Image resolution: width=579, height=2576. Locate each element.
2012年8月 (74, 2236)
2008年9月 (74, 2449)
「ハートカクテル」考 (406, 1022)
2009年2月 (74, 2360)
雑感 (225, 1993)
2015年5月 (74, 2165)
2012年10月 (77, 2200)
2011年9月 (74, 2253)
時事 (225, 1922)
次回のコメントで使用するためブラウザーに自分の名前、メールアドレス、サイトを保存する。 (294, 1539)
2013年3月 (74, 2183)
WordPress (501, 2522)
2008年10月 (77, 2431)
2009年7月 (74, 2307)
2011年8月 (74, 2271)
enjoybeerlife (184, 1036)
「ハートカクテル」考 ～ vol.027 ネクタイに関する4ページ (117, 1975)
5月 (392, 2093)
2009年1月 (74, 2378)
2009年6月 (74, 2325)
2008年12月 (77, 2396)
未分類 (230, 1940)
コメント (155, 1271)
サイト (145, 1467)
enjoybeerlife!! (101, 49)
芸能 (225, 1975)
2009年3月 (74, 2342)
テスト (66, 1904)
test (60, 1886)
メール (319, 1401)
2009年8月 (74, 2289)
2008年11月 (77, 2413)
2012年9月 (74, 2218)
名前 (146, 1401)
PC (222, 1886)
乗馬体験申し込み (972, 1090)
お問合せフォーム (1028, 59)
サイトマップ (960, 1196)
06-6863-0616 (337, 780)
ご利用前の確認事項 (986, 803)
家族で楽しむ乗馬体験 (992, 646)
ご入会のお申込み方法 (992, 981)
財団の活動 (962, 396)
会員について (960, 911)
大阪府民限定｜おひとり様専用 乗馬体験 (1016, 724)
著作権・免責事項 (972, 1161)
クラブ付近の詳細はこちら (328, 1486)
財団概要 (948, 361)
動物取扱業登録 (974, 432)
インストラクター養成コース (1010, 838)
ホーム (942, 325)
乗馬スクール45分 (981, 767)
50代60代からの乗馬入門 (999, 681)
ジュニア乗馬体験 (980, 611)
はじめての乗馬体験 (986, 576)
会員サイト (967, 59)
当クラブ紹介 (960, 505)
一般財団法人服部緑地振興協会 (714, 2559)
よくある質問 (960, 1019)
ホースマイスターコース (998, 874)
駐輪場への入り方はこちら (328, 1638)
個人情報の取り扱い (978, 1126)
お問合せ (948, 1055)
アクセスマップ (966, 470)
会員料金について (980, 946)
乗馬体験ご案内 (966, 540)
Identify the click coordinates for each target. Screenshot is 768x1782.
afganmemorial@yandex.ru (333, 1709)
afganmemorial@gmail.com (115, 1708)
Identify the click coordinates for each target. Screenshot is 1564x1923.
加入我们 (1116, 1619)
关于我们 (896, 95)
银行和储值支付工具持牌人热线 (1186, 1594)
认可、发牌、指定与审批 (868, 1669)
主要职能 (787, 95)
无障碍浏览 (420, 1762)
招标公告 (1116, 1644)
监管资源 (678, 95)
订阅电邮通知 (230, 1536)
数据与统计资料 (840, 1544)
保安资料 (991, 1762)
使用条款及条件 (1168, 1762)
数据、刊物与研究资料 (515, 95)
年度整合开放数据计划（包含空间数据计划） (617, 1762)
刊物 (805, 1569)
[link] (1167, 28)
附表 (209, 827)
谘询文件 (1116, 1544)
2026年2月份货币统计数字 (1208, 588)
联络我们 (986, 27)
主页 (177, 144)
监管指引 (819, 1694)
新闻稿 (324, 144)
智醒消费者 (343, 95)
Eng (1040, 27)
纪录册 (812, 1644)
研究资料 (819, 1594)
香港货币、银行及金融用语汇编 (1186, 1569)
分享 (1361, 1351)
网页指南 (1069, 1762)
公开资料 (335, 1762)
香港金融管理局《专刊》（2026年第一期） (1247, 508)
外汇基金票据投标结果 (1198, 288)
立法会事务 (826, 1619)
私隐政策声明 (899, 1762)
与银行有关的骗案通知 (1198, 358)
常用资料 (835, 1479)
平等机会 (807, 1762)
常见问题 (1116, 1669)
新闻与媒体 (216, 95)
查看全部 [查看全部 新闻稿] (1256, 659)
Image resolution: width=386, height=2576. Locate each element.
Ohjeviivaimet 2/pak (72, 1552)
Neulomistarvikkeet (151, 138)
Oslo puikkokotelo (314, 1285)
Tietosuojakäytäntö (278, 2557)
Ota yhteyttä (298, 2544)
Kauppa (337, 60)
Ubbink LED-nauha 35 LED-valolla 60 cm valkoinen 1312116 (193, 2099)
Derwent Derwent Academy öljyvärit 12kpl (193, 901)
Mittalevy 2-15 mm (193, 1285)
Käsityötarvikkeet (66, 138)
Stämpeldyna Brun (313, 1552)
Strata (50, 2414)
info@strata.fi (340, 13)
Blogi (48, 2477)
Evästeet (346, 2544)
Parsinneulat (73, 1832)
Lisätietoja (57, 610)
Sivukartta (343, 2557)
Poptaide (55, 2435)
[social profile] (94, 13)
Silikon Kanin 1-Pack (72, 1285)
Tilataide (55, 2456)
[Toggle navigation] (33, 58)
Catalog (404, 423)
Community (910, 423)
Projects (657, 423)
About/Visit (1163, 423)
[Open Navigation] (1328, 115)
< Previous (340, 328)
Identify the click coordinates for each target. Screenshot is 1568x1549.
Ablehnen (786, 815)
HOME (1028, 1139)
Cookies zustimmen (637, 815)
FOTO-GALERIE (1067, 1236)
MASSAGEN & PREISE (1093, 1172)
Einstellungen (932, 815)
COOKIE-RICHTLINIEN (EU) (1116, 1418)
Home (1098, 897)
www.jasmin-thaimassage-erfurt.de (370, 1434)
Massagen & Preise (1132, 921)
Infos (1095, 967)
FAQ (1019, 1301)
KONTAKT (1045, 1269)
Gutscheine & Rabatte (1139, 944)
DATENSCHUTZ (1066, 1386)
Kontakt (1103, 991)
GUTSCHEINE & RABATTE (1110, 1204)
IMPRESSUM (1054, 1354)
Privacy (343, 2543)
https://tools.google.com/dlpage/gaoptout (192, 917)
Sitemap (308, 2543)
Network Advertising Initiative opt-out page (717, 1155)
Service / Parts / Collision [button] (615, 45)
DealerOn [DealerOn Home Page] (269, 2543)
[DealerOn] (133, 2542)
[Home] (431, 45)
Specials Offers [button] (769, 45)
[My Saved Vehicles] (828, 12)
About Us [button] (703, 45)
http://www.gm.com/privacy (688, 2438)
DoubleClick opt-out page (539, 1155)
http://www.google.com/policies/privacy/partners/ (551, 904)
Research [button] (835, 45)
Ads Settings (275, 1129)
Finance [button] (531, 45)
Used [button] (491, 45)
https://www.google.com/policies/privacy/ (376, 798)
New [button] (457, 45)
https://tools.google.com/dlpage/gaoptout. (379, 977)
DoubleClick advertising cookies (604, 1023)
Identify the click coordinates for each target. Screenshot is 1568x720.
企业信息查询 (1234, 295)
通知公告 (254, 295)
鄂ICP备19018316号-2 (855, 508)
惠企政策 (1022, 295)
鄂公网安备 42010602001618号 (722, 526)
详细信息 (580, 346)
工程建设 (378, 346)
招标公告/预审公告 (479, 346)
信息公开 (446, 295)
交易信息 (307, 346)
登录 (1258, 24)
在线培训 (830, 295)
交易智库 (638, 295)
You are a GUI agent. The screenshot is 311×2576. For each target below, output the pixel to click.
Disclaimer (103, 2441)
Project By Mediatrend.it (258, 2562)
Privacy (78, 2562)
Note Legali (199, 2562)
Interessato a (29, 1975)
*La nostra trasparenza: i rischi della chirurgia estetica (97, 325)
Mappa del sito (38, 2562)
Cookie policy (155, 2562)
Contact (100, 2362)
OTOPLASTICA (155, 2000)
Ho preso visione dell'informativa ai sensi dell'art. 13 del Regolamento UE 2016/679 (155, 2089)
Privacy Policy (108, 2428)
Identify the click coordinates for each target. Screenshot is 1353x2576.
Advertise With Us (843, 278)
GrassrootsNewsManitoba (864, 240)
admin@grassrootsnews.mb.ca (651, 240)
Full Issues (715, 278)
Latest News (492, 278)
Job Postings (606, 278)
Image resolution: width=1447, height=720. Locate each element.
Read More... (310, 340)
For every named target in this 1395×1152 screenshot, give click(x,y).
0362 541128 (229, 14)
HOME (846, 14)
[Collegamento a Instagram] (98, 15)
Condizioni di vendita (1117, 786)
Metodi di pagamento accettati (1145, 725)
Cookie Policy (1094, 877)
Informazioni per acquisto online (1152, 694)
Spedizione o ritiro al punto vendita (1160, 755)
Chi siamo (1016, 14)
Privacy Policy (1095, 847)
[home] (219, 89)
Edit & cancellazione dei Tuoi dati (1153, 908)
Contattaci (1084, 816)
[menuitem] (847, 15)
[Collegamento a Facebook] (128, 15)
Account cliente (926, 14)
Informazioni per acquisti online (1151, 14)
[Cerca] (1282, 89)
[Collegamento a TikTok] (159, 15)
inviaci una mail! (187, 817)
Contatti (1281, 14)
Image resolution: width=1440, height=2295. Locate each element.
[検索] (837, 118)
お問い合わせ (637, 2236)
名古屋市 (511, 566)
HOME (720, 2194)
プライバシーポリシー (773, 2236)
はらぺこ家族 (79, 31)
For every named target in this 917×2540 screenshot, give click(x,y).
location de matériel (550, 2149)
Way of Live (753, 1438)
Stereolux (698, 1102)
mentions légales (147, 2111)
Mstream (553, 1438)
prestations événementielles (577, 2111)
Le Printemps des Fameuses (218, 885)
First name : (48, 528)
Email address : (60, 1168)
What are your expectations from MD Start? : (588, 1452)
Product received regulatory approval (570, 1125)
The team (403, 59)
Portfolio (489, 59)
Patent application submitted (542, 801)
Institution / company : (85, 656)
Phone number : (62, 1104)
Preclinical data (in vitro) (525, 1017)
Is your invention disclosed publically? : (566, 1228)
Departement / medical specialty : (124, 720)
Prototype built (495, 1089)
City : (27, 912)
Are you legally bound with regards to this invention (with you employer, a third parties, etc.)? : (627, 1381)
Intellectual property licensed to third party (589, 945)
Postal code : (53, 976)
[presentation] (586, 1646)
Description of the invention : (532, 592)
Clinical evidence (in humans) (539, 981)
───
▶ **Required action**: All that is wanted is the run of lines from the start of the data through the line containing "与银行有关的骗案通知 (1198, 358)", copied word for word.

▶ **Solution to the problem**:
Image resolution: width=579, height=2576. Locate each element.
2012年8月 (74, 2236)
2008年9月 (74, 2449)
「ハートカクテル」考 (406, 1022)
2009年2月 (74, 2360)
雑感 (225, 1993)
2015年5月 (74, 2165)
2012年10月 (77, 2200)
2011年9月 (74, 2253)
時事 (225, 1922)
次回のコメントで使用するためブラウザーに自分の名前、メールアドレス、サイトを保存する。 (294, 1539)
2013年3月 (74, 2183)
WordPress (501, 2522)
2008年10月 (77, 2431)
2009年7月 (74, 2307)
2011年8月 (74, 2271)
enjoybeerlife (184, 1036)
「ハートカクテル」考 ～ vol.027 ネクタイに関する4ページ (117, 1975)
5月 (392, 2093)
2009年1月 (74, 2378)
2009年6月 (74, 2325)
2008年12月 (77, 2396)
未分類 (230, 1940)
コメント (155, 1271)
サイト (145, 1467)
enjoybeerlife!! (101, 49)
芸能 (225, 1975)
2009年3月 (74, 2342)
テスト (66, 1904)
test (60, 1886)
メール (319, 1401)
2009年8月 (74, 2289)
2008年11月 (77, 2413)
2012年9月 (74, 2218)
名前 (146, 1401)
PC (222, 1886)
乗馬体験申し込み (972, 1090)
お問合せフォーム (1028, 59)
サイトマップ (960, 1196)
06-6863-0616 (337, 780)
ご利用前の確認事項 (986, 803)
家族で楽しむ乗馬体験 (992, 646)
ご入会のお申込み方法 (992, 981)
財団の活動 (962, 396)
会員について (960, 911)
大阪府民限定｜おひとり様専用 乗馬体験 (1016, 724)
著作権・免責事項 (972, 1161)
クラブ付近の詳細はこちら (328, 1486)
財団概要 (948, 361)
動物取扱業登録 (974, 432)
インストラクター養成コース (1010, 838)
ホーム (942, 325)
乗馬スクール45分 (981, 767)
50代60代からの乗馬入門 (999, 681)
ジュニア乗馬体験 (980, 611)
はじめての乗馬体験 (986, 576)
会員サイト (967, 59)
当クラブ紹介 (960, 505)
一般財団法人服部緑地振興協会 (714, 2559)
よくある質問 (960, 1019)
ホースマイスターコース (998, 874)
駐輪場への入り方はこちら (328, 1638)
個人情報の取り扱い (978, 1126)
お問合せ (948, 1055)
アクセスマップ (966, 470)
会員料金について (980, 946)
乗馬体験ご案内 (966, 540)
Identify the click coordinates for each target. Screenshot is 768x1782.
afganmemorial@yandex.ru (333, 1709)
afganmemorial@gmail.com (115, 1708)
Identify the click coordinates for each target. Screenshot is 1564x1923.
加入我们 (1116, 1619)
关于我们 (896, 95)
银行和储值支付工具持牌人热线 (1186, 1594)
认可、发牌、指定与审批 (868, 1669)
主要职能 (787, 95)
无障碍浏览 (420, 1762)
招标公告 (1116, 1644)
监管资源 (678, 95)
订阅电邮通知 (230, 1536)
数据与统计资料 (840, 1544)
保安资料 (991, 1762)
使用条款及条件 (1168, 1762)
数据、刊物与研究资料 (515, 95)
年度整合开放数据计划（包含空间数据计划） (617, 1762)
刊物 (805, 1569)
[link] (1167, 28)
附表 (209, 827)
谘询文件 (1116, 1544)
2026年2月份货币统计数字 (1208, 588)
联络我们 (986, 27)
主页 (177, 144)
监管指引 (819, 1694)
新闻稿 (324, 144)
智醒消费者 (343, 95)
Eng (1040, 27)
纪录册 (812, 1644)
研究资料 (819, 1594)
香港货币、银行及金融用语汇编 (1186, 1569)
分享 (1361, 1351)
网页指南 (1069, 1762)
公开资料 (335, 1762)
香港金融管理局《专刊》（2026年第一期） (1247, 508)
外汇基金票据投标结果 (1198, 288)
立法会事务 (826, 1619)
私隐政策声明 (899, 1762)
与银行有关的骗案通知 (1198, 358)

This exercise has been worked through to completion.